Antenatal Care & Maternal Medicine Flashcards
When is the “dating scan”?
8-14 weeks
ideally 10-14 weeks to T21 screening can be offered
When is the usual window for the booking appointment?
8-12 weeks
When is the best time for pregnant people to have the whooping cough vaccine?
after the anomaly scan and before 32 weeks gestation
When is the “anomaly scan”?
18-20 weeks
often called the 20 week scan
People who are pregnant for the first time will be offered extra midwife appointments, when are these?
25 weeks
31 weeks
40 weeks
When is the first anti-D treatment offered for Rhesus negative pregnant people?
28 weeks
At what weeks will people usually have routine antenatal check ups with a midwife or doctor?
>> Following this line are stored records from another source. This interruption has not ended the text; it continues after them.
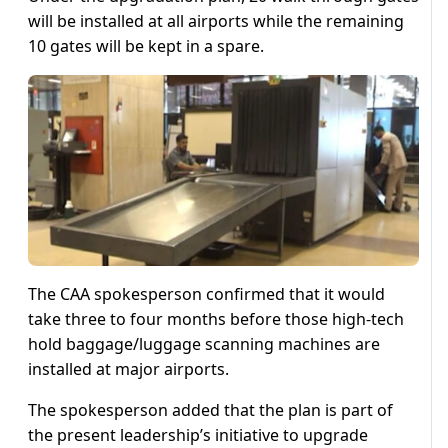
will be installed at all airports while the remaining
10 gates will be kept in a spare.
The CAA spokesperson confirmed that it would
take three to four months before those high-tech
hold baggage/luggage scanning machines are
installed at major airports.
The spokesperson added that the plan is part of
the present leadership’s initiative to upgrade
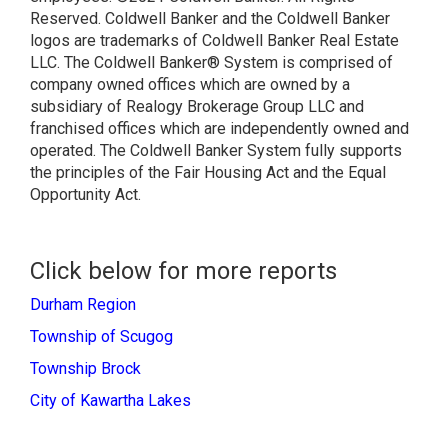
Reserved. Coldwell Banker and the Coldwell Banker
logos are trademarks of Coldwell Banker Real Estate
LLC. The Coldwell Banker® System is comprised of
company owned offices which are owned by a
subsidiary of Realogy Brokerage Group LLC and
franchised offices which are independently owned and
operated. The Coldwell Banker System fully supports
the principles of the Fair Housing Act and the Equal
Opportunity Act.
Click below for more reports
Durham Region
Township of Scugog
Township Brock
City of Kawartha Lakes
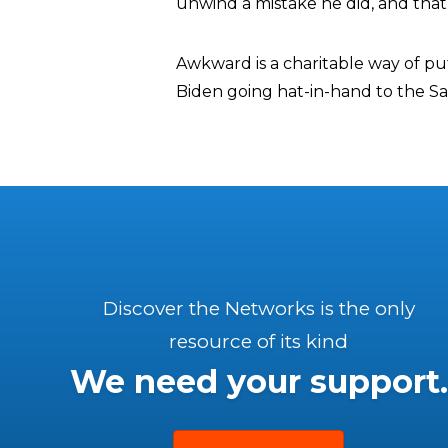
unwind a mistake he did, and that
Awkward is a charitable way of put
Biden going hat-in-hand to the Sau
Discover the Networks is the only
resource of its kind
We need your support.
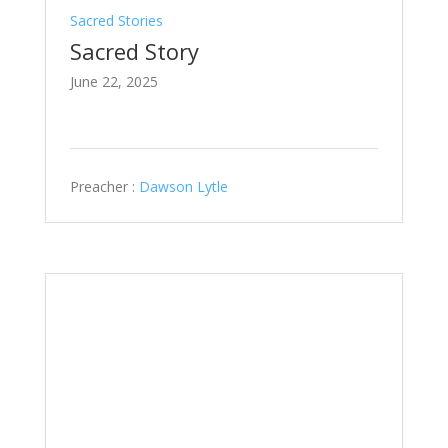
Sacred Stories
Sacred Story
June 22, 2025
Preacher :
Dawson Lytle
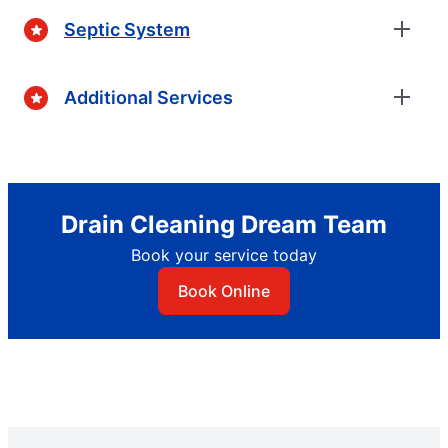
Septic System
Additional Services
Drain Cleaning Dream Team
Book your service today
Book Online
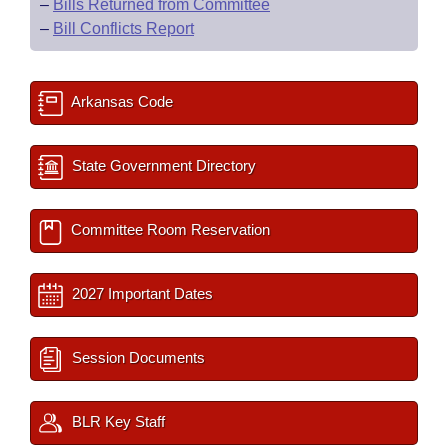
–
Bills Returned from Committee
–
Bill Conflicts Report
Arkansas Code
State Government Directory
Committee Room Reservation
2027 Important Dates
Session Documents
BLR Key Staff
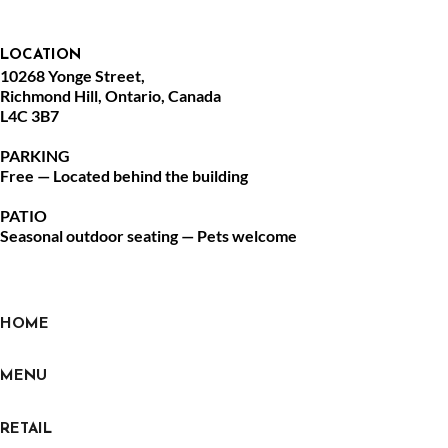
LOCATION
10268 Yonge Street,
Richmond Hill, Ontario, Canada
L4C 3B7
PARKING
Free — Located behind the building
PATIO
Seasonal outdoor seating — Pets welcome
HOME
MENU
RETAIL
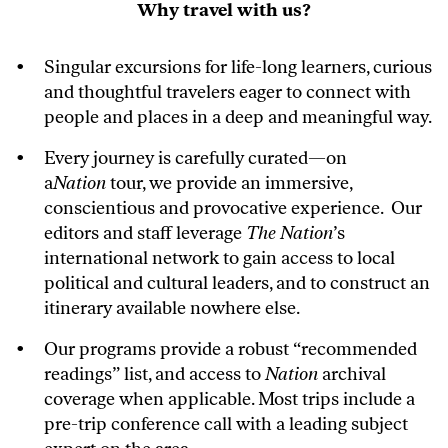
Why travel with us?
Singular excursions for life-long learners, curious
and thoughtful travelers eager to connect with
people and places in a deep and meaningful way.
Every journey is carefully curated—on
a
Nation
tour, we provide an immersive,
conscientious and provocative experience. Our
editors and staff leverage
The
Nation
’s
international network to gain access to local
political and cultural leaders, and to construct an
itinerary available nowhere else.
Our programs provide a robust “recommended
readings” list, and access to
Nation
archival
coverage when applicable. Most trips include a
pre-trip conference call with a leading subject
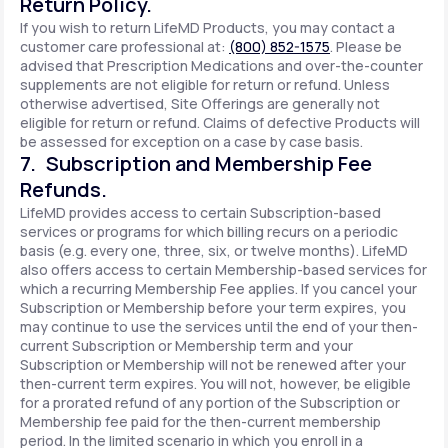
Return Policy.
If you wish to return LifeMD Products, you may contact a
customer care professional at:
(800) 852-1575
. Please be
advised that Prescription Medications and over-the-counter
supplements are not eligible for return or refund. Unless
otherwise advertised, Site Offerings are generally not
eligible for return or refund. Claims of defective Products will
be assessed for exception on a case by case basis.
7. Subscription and Membership Fee
Refunds.
LifeMD provides access to certain Subscription-based
services or programs for which billing recurs on a periodic
basis (e.g. every one, three, six, or twelve months). LifeMD
also offers access to certain Membership-based services for
which a recurring Membership Fee applies. If you cancel your
Subscription or Membership before your term expires, you
may continue to use the services until the end of your then-
current Subscription or Membership term and your
Subscription or Membership will not be renewed after your
then-current term expires. You will not, however, be eligible
for a prorated refund of any portion of the Subscription or
Membership fee paid for the then-current membership
period. In the limited scenario in which you enroll in a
8-12 weeks - booking 16 weeks 28 weeks 34 weeks 36 weeks 38 weeks 41 weeks 42 weeks
Which three infectious diseases are recommended to be screened for in pregnancy?
HepB
HIV
Syphilis
What does the “20 week scan” look for?
looks in detail at baby’s bones, heart, brain, spinal cord, face, kidneys and abdomen to assess for 11 rare conditions:
- anencephaly
- open spina bifida
- cleft lip
- diaphragmatic hernia
- gastroschisis
- exomphalos
- serious cardiac abnormalities
- bilateral renal agenesis
- lethal skeletal dysplasia
- Edwards (T18)
- Patau (T13)
What is the combined screening test in pregnancy?
- screening for T13, 18, 21
- a combination of blood test and USS to determine nuchal translucency
- can happen between 10 weeks and 14 weeks
- not diagnostic, just estimates risk: results are lower chance or higher chance
If someone gets a “higher chance” result from the combined screening test, what are their options for further testing?
diagnostic tests:
- amniocentesis (15+ weeks)
- chorionic villus sampling (11-14 weeks)
further risk assessment:
- non-invasive prenatal testing (NIPT) blood test to determine risk more accurately
When should screening for sickle cell and thalassaemia take place in pregnancy?
- ideally before 10 weeks
If screening shows there is a chance a pregnancy could have sickle cell or thalassaemia, what are the options for further tests?
diagnostic tests:
- amniocentesis (15+ weeks)
- chorionic villus sampling (11-14 weeks)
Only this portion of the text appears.